Task instructions: Leaving out the images, please reproduce each line below exactly.

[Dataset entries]
----
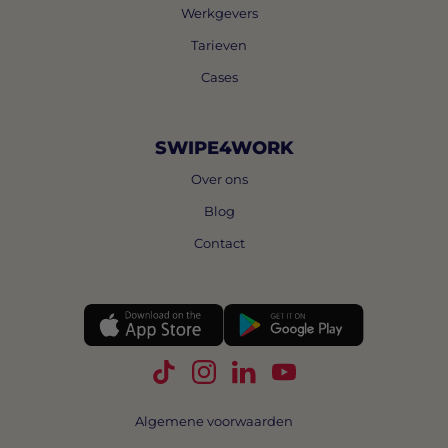
Werkgevers
Tarieven
Cases
SWIPE4WORK
Over ons
Blog
Contact
Volg Swipe4Work op TikTok
Volg Swipe4Work op Instagra
Volg Swipe4Work op Link
Volg Swipe4Work o
Algemene voorwaarden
----
Result for this exercise:
Werkgevers
Tarieven
Cases
SWIPE4WORK
Over ons
Blog
Contact
Volg Swipe4Work op TikTok
Volg Swipe4Work op Instagra
Volg Swipe4Work op Link
Volg Swipe4Work o
Algemene voorwaarden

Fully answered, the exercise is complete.